(Saved data entries)
^^^^^^^^

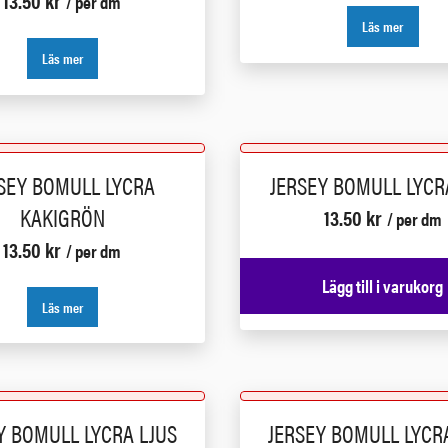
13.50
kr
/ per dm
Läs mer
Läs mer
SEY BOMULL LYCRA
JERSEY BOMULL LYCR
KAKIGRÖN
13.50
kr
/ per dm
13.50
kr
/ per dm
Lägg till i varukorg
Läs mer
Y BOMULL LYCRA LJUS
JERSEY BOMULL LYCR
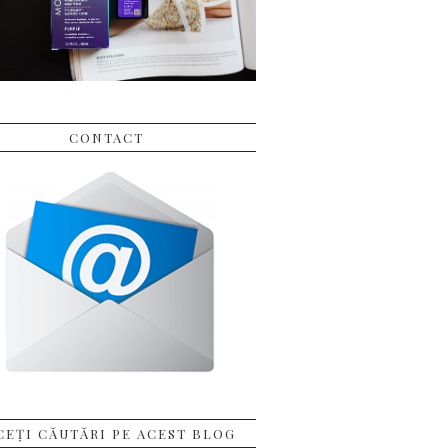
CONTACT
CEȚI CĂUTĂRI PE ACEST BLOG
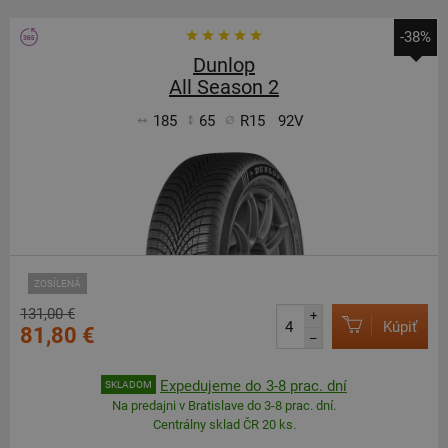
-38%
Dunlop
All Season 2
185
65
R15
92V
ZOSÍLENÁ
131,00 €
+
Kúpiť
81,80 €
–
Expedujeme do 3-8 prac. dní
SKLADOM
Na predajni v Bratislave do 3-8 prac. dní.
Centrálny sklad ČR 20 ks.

^^^^^^^^

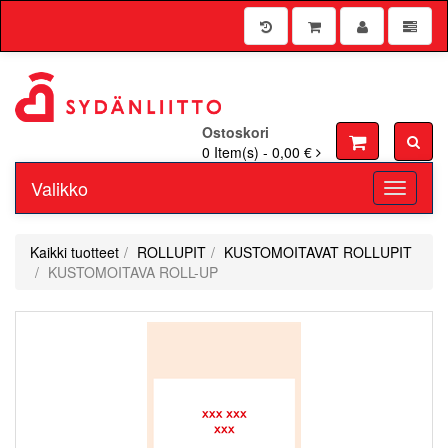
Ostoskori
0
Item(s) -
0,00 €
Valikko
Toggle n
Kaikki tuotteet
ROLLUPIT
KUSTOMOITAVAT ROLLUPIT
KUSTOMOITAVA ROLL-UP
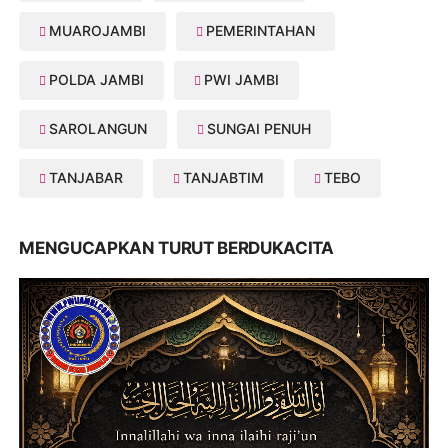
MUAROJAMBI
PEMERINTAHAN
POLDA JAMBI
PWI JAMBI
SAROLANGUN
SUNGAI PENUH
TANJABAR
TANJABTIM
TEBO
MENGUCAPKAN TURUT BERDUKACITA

^^^^^^^^

**Exercise details**
Pick out every line above that contains the word "prac" and copy it.

**Expected answer**
Expedujeme do 3-8 prac. dní
Na predajni v Bratislave do 3-8 prac. dní.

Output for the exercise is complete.